> [Directions for this task] Every line of the listing below should be written out exactly, minus its images.

________________

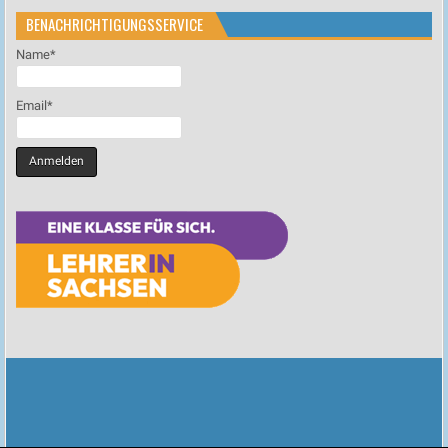
BENACHRICHTIGUNGSSERVICE
Name*
Email*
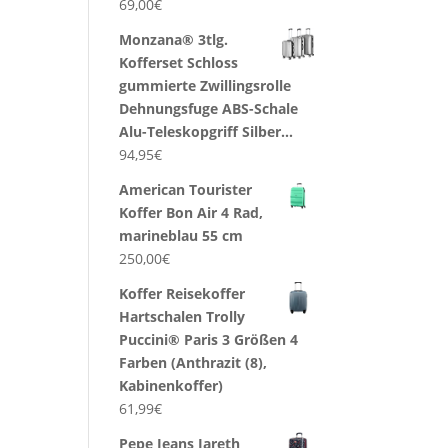
69,00
€
Monzana® 3tlg.
Kofferset Schloss
gummierte Zwillingsrolle
Dehnungsfuge ABS-Schale
Alu-Teleskopgriff Silber…
94,95
€
American Tourister
Koffer Bon Air 4 Rad,
marineblau 55 cm
250,00
€
Koffer Reisekoffer
Hartschalen Trolly
Puccini® Paris 3 Größen 4
Farben (Anthrazit (8),
Kabinenkoffer)
61,99
€
Pepe Jeans Jareth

________________

> [Written answer]
BENACHRICHTIGUNGSSERVICE
Name*
Email*
69,00
€
Monzana® 3tlg.
Kofferset Schloss
gummierte Zwillingsrolle
Dehnungsfuge ABS-Schale
Alu-Teleskopgriff Silber…
94,95
€
American Tourister
Koffer Bon Air 4 Rad,
marineblau 55 cm
250,00
€
Koffer Reisekoffer
Hartschalen Trolly
Puccini® Paris 3 Größen 4
Farben (Anthrazit (8),
Kabinenkoffer)
61,99
€
Pepe Jeans Jareth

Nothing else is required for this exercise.